Whatever Carr’s unevenness in hindsight, it is worth considering whether the European reading of Carr’s classic text offers a framework for responding to Pompeo’s argument for returning to a world of nation states. Just because appeasement failed with Nazi Germany does not mean there is no scope for accommodating China as a rising power, and just because Soviet-style redistribution failed to eliminate inequality is no reason to embrace an ideological commitment to the free market.

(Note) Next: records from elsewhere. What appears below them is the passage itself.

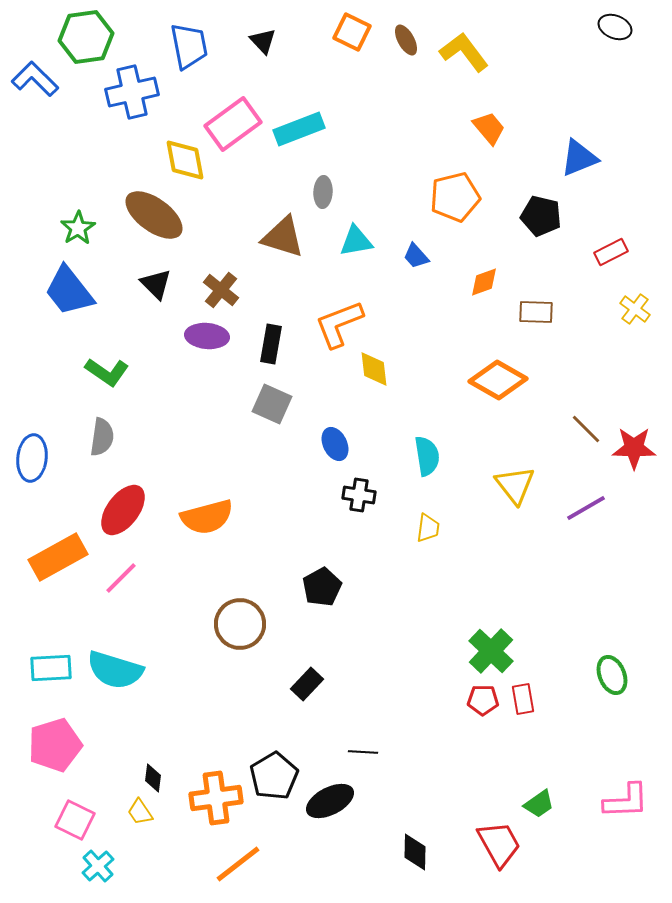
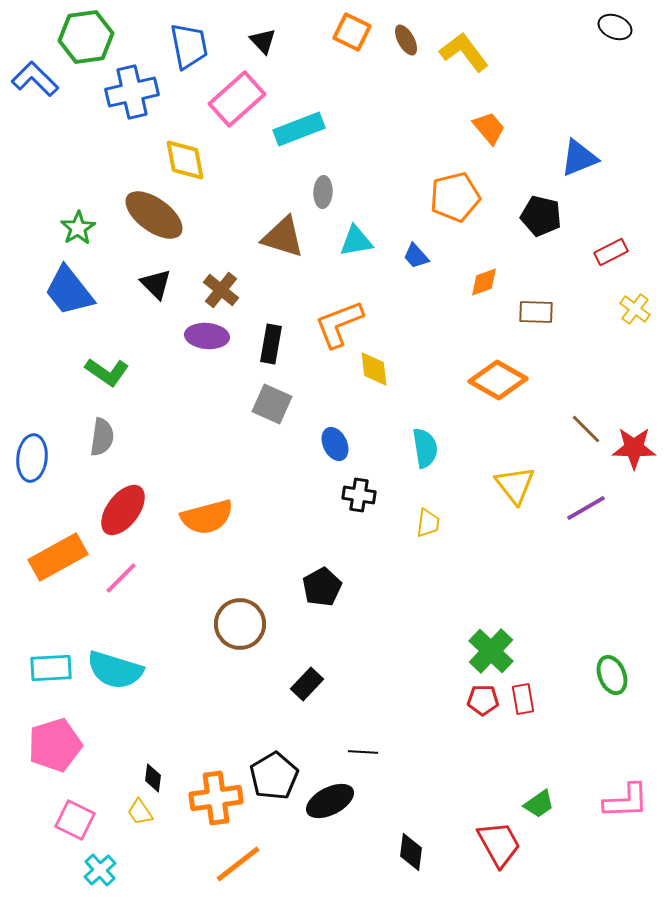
pink rectangle at (233, 124): moved 4 px right, 25 px up; rotated 6 degrees counterclockwise
cyan semicircle at (427, 456): moved 2 px left, 8 px up
yellow trapezoid at (428, 528): moved 5 px up
black diamond at (415, 852): moved 4 px left; rotated 6 degrees clockwise
cyan cross at (98, 866): moved 2 px right, 4 px down
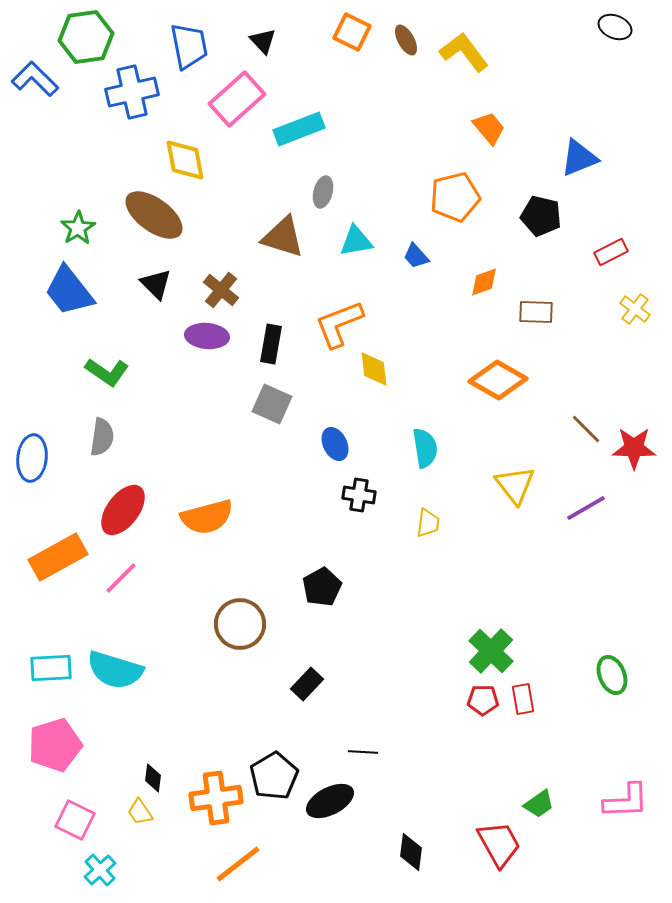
gray ellipse at (323, 192): rotated 12 degrees clockwise
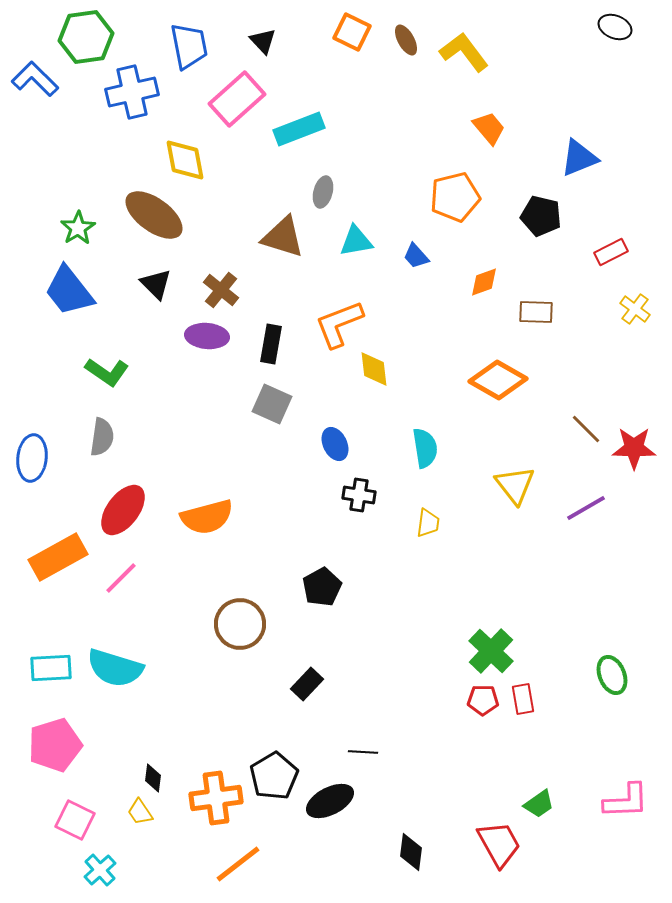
cyan semicircle at (115, 670): moved 2 px up
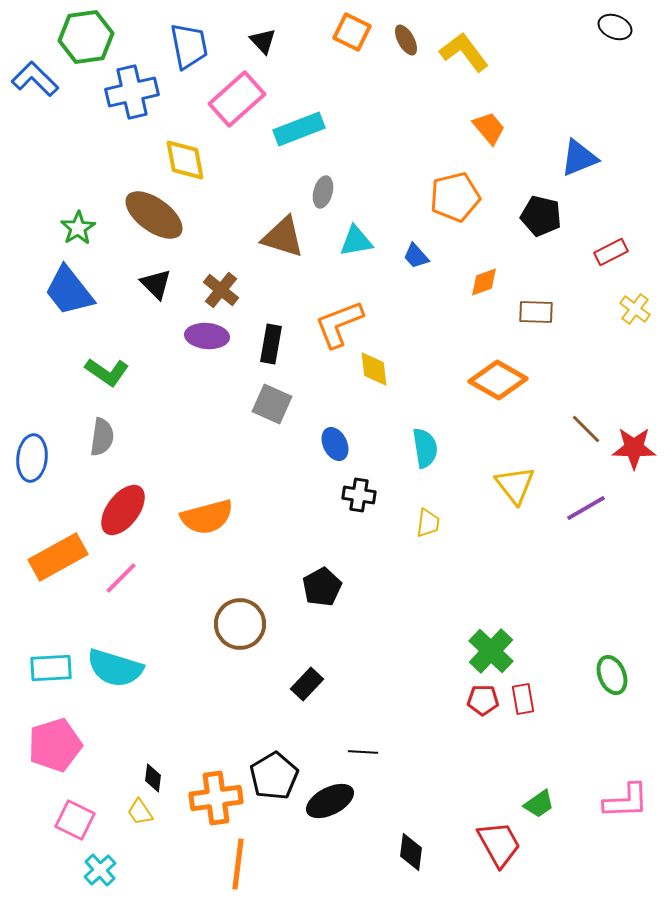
orange line at (238, 864): rotated 45 degrees counterclockwise
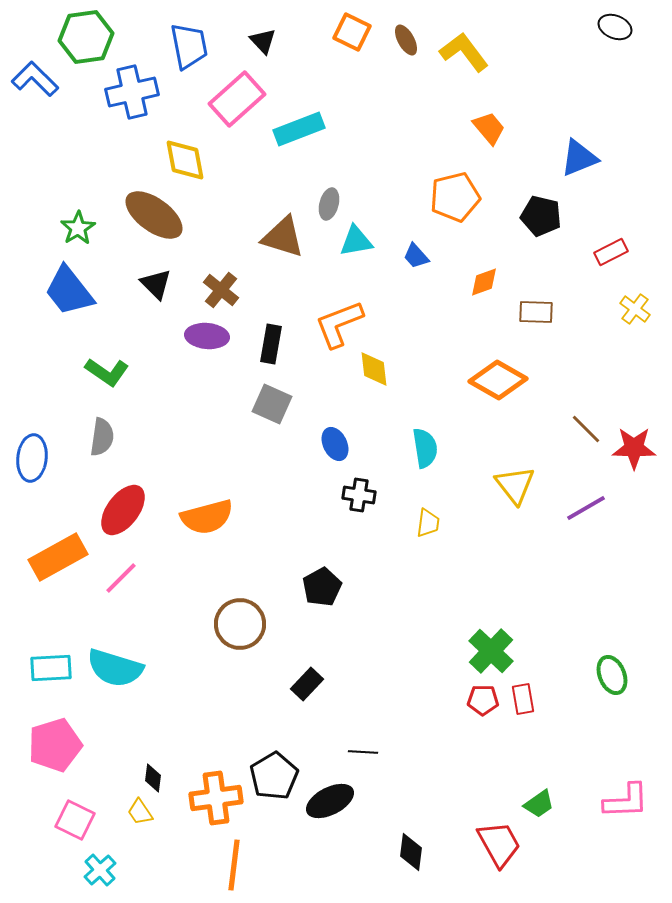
gray ellipse at (323, 192): moved 6 px right, 12 px down
orange line at (238, 864): moved 4 px left, 1 px down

Europe has learned a lot over the past eight decades about the need for calibration in international relations and in economic policymaking. They have also learned to accommodate changes in the balance of power across countries without losing the consent of those who participate in shared arrangements. When Germany moved quickly to unification at the end of the Cold War, many Europeans expressed trepidation. Few would have thought then that a quarter of a century later, a Polish foreign minister would worry more about German weakness in Europe than about German power.
Now is the time for Europe to offer a constructive vision of world order that departs from the return to nation states that Pompeo advocates. True to Carr’s argument, this vision should be utopian enough to show how we arrive at a better place and realist enough to show how Europeans can convince reluctant partners and rising powers to make compromises in the interests of mutual gain.
The prospect that Pompeo offers of force against force wrapped with the discipline of American global leadership is not the only way to restore international order and it may turn out to be explosively counterproductive. That was Carr’s concern in the 1930s and it remains important. The difference between then and now is how much both sides of the Atlantic have learned in the meantime. Europeans must find a way to articulate that experience more persuasively. Because without some contrasting European vision, grudging acceptance of Pompeo’s principled realism as common sense will only become more common — and the world may suffer the consequences.